● Directions: Could you transcribe exactly the lines below, from the line with "Décès de Satoshi Mori, fondateur du studio" through the line with "Neumáticos carros y carretillas", and nothing else, leaving out the pictures?

+ + + +

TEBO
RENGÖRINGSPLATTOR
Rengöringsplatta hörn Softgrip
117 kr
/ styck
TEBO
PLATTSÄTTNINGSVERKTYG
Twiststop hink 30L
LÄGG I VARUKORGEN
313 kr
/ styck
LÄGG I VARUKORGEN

+ + + +

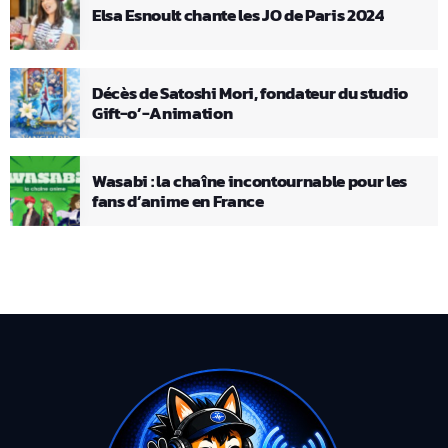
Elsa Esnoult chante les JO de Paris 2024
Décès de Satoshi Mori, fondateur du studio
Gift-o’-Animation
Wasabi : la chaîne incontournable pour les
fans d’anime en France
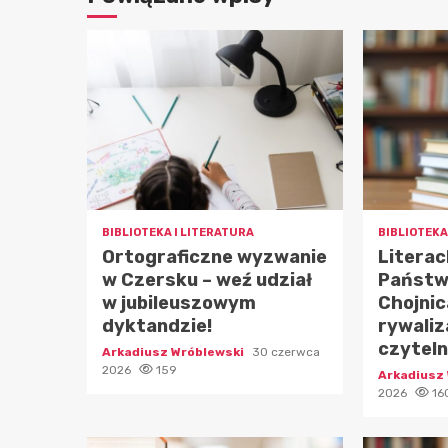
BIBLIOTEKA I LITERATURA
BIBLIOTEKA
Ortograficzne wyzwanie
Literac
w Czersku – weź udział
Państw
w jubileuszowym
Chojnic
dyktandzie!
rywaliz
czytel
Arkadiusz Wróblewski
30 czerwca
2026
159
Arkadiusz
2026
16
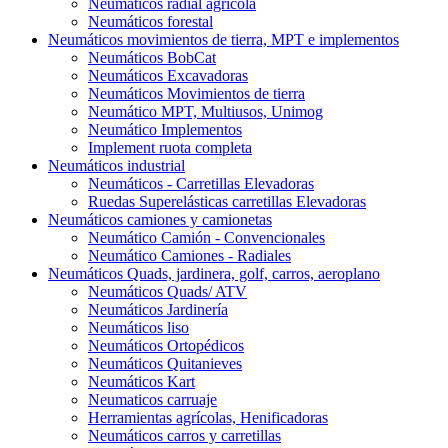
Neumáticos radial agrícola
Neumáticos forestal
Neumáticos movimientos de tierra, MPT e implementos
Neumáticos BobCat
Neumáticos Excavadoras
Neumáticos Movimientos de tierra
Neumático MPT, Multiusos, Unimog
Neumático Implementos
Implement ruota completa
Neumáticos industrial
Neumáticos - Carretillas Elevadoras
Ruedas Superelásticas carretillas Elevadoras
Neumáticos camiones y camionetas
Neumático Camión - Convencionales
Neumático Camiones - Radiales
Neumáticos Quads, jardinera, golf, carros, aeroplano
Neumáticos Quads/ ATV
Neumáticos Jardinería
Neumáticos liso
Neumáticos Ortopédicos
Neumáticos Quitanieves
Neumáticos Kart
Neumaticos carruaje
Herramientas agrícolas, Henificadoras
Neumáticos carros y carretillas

+ + + +

● The answer:
Décès de Satoshi Mori, fondateur du studio
Gift-o’-Animation
Wasabi : la chaîne incontournable pour les
fans d’anime en France
BIBLIOTEKA I LITERATURA
BIBLIOTEKA
Ortograficzne wyzwanie
Literac
w Czersku – weź udział
Państw
w jubileuszowym
Chojnic
dyktandzie!
rywaliz
czytel
Arkadiusz Wróblewski
30 czerwca
2026
159
Arkadiusz
2026
16
Neumáticos radial agrícola
Neumáticos forestal
Neumáticos movimientos de tierra, MPT e implementos
Neumáticos BobCat
Neumáticos Excavadoras
Neumáticos Movimientos de tierra
Neumático MPT, Multiusos, Unimog
Neumático Implementos
Implement ruota completa
Neumáticos industrial
Neumáticos - Carretillas Elevadoras
Ruedas Superelásticas carretillas Elevadoras
Neumáticos camiones y camionetas
Neumático Camión - Convencionales
Neumático Camiones - Radiales
Neumáticos Quads, jardinera, golf, carros, aeroplano
Neumáticos Quads/ ATV
Neumáticos Jardinería
Neumáticos liso
Neumáticos Ortopédicos
Neumáticos Quitanieves
Neumáticos Kart
Neumaticos carruaje
Herramientas agrícolas, Henificadoras
Neumáticos carros y carretillas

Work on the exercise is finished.